Numerous benefits have come from the internet, but alongside these have also grown content that is “increasingly extreme and dehumanizing is available literally at children’s fingertips.”

“The proliferation of social media means insidious acts, such as cyber-bullying, harassment and sextortion, are becoming commonplace,” the document read, noting that both the range and scope of online child sexual abuse and exploitation “is shocking.”

“Vast numbers of sexual abuse images of children and youth are available online and continue to grow unabated,” participants said, adding that the “detrimental impact of pornography on the malleable minds of young children” is yet another increasing and “significant online harm.”

“We embrace the vision of an internet accessible by all people. However, we believe the constitution of this vision must recognize the unwavering value of protecting all children,” the said. And while the challenges are “enormous,” the response “must not be gloom and dismay.”

Instead, “we must work together to seek positive, empowering solutions for all. We must ensure that all children have safe access to the internet to enhance their education, communications and connections.”

Technology companies and governments have shown great leadership in this fight, they said, stressing that representatives of this field “must continue to innovate to better protect children.”

Families, neighborhoods and various communities around the world must also be awakened to the issue and the reality of the impact of the internet on children, including the risks.

Emphasizing the need for collaboration, participants stressed that online abuse and exploitation “is a problem that cannot be solved by one nation or one company or one faith acting alone, it is a global problem that requires global solutions.”

“It requires that we build awareness, and that we mobilize action from every government, every faith, every company and every institution.”

The declaration concluded saying that “the world faces unprecedented challenges if it is to preserve the rights and dignity of children and protect them from abuse and exploitation.”

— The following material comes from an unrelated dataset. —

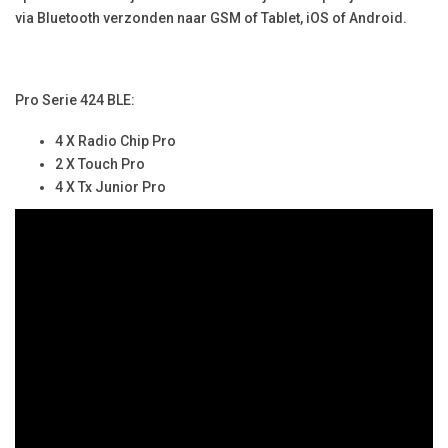
via Bluetooth verzonden naar GSM of Tablet, iOS of Android.
Pro Serie 424 BLE:
4 X Radio Chip Pro
2 X Touch Pro
4 X Tx Junior Pro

These challenges “require new thinking and approaches, heightened global awareness and inspired leadership,” it read, and issued a global appeal for everyone “to stand up for the protection of the dignity of children.”

In an Oct. 6 news briefing with journalists after the audience with Pope Francis closing the conference, Fr. Hans Zollner SJ, president of the CCP, said the conference was “very intense and very successful.”

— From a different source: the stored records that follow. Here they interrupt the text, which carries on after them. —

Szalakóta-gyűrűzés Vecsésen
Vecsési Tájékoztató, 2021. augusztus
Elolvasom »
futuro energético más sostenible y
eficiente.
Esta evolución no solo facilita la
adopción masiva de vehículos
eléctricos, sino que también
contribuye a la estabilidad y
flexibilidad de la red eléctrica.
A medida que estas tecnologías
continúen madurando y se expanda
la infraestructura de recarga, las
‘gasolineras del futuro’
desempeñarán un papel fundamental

“There was a unique sense of unity” among participants across the board, he said, explaining that he “felt absolutely enthused about the way people were interacting, networking and comping up with interactive proposals.”

Also present at the news briefing was Baroness Sheila Hollins, a professor and member of the Pontifical Commission for the Protection of Minors.

In her comments, she said that when historians look back at the digital age, they will most likely say it was the age that “changed the world in one generation,” and we’ll be judged on “did we do enough?”

She spoke of the need to engage at various levels in order to address the problem, particularly with youth themselves, who are the “digital natives” most familiar with new forms of technology and therefore are the best interlocutors.

Another suggestion that came out of working groups was a possible encyclical on “on childhood and the social environment,” given the rapid changes society is undergoing.

Hollins also noted a proposal made by Cardinal Luis Antonio Tagle of Manila, who during a keynote speech suggested an in-depth study be made on childhood from an anthropological, philosophical, and theological perspective, keeping in mind the different cultural perceptions of childhood, and that while some things are forbidden in some cultures, they might be acceptable in others.

Dr. Ernie Allen, Chair of the International Advisory Board for WePROTECT, said that the organization intends to get the topic of the digital world and safety concerns on the table at relevant events in the coming years, such as the 2018 Synod of Bishops on youth, the 2018 World Meeting of Families in Dublin, and the 2019 World Youth Day in Panama.